PCC (Pyridinium Chlorochromate): Milder, prevents overoxidation.
Swern Oxidation: Uses DMSO and oxalyl chloride, suitable for sensitive substrates.
Permanganate (KMnO4): Strong oxidant, complex mechanism.
Reduction Mechanisms
Reduction of carbonyl compounds involves hydride transfer from reducing agents. The mechanism varies depending on the substrate and reagent.
LiAlH4: Reduces carboxylic acids, esters, and alkyl halides.
NaBH4: Reduces aldehydes and ketones.
Organometallic Reagents in Synthesis
Formation and Properties of Organometallic Reagents
Organometallic reagents such as Grignard reagents (RMgX) and alkyl lithium compounds (RLi) are essential for carbon-carbon bond formation. They are strong bases and nucleophiles, reacting violently with acidic hydrogens.
Grignard Reagents: Formed by reacting alkyl halides with magnesium in ether solvents.
Alkyl Lithium Reagents: More reactive and pyrophoric than Grignard reagents.
Mechanism of Grignard Addition to Carbonyls
Grignard reagents add to carbonyl compounds, forming alcohols after hydrolysis. The mechanism involves nucleophilic attack on the carbonyl carbon, followed by protonation.

Regiochemistry of Epoxide Attack
Grignard reagents can also open epoxide rings, with regiochemistry determined by the base-catalyzed mechanism.

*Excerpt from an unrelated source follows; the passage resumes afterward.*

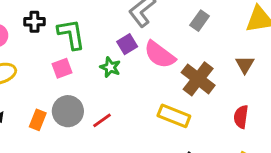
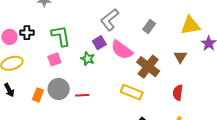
black cross: (34, 22) -> (27, 33), moved
red line: (102, 120) -> (82, 95), turned 32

Alcohol Synthesis from Esters
Esters can be converted to alcohols using excess Grignard reagent, resulting in tertiary alcohols similar to those formed from ketones.

Summary Tables
Oxidation and Reduction Summary
Alcohol Type | Oxidation Product | Reduction Product |
|---|---|---|
Primary | Aldehyde → Carboxylic Acid | Alcohol |
Secondary | Ketone | Alcohol |
Tertiary | No Reaction | Alcohol |
Organometallic Addition Summary
Reagent | Target | Product |
|---|---|---|
Grignard (RMgX) | Aldehyde | Secondary Alcohol |
Grignard (RMgX) | Ketone | Tertiary Alcohol |
Grignard (RMgX) | Ester | Tertiary Alcohol |
Alkyl Lithium (RLi) | Carbonyl | Alcohol |
Applications and Synthesis Planning
Retrosynthetic Analysis
Retrosynthetic analysis is used to plan multistep syntheses, breaking down target molecules into simpler precursors. Organometallic reagents are key tools for constructing complex alcohols and carbonyl derivatives.
Example: Synthesis of tertiary alcohols from esters using Grignard reagents.
Protecting Groups
Alcohols may need to be protected during synthesis to prevent unwanted reactions. Common protecting groups include silyl ethers and acetals.

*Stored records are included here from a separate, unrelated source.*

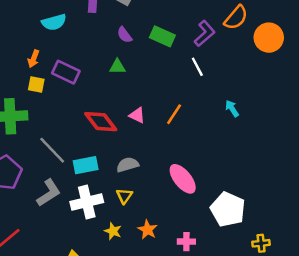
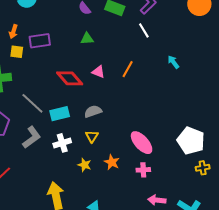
green triangle: (117, 67) -> (87, 39), moved
purple rectangle: (66, 72) -> (40, 41), turned -30
pink ellipse: (183, 179) -> (142, 143), moved
white cross: (87, 202) -> (62, 143), size x0.7
white pentagon: (228, 209) -> (191, 141), moved

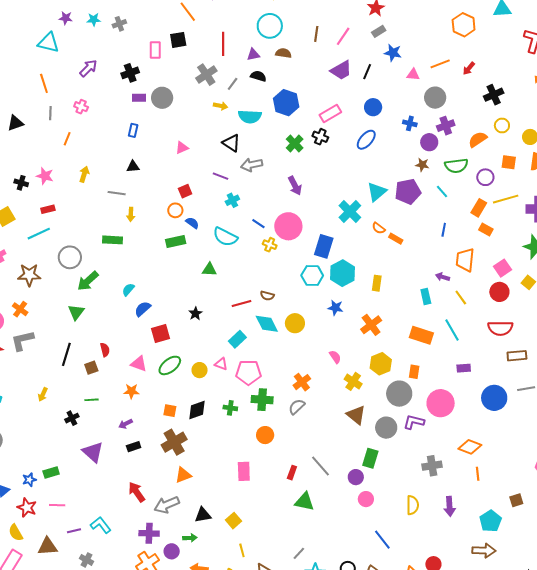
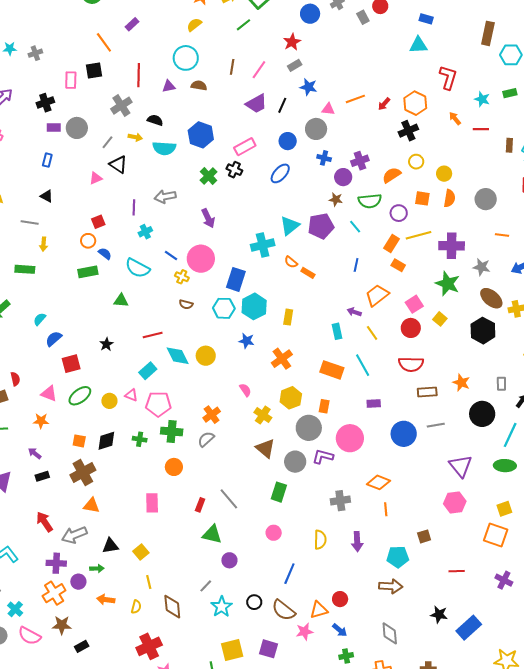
orange hexagon: (464, 25) -> (415, 103), moved
black semicircle: (258, 76) -> (155, 120), moved
gray line: (233, 84) -> (108, 142), moved
gray circle: (435, 98) -> (316, 129), moved
black triangle: (231, 143) -> (118, 164), moved
black triangle: (133, 166) -> (47, 196), turned 32
purple line: (220, 176) -> (134, 207), turned 70
cyan cross: (350, 212) -> (263, 245), turned 30
orange trapezoid: (465, 260) -> (377, 295), turned 45
brown semicircle: (267, 296) -> (186, 304), moved
purple arrow: (126, 424) -> (35, 453), turned 64
orange triangle: (183, 475) -> (91, 506), turned 30
purple circle: (356, 477) -> (229, 560), moved
cyan pentagon: (490, 521) -> (398, 557), turned 30
blue line: (382, 540) -> (289, 574), turned 60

Key Point: Protection and deprotection steps are crucial for successful multistep syntheses.
Conclusion
Understanding the mechanisms and applications of oxidation, reduction, and organometallic chemistry is essential for mastering organic synthesis. These reactions enable the transformation of simple molecules into complex structures, forming the foundation of modern organic chemistry.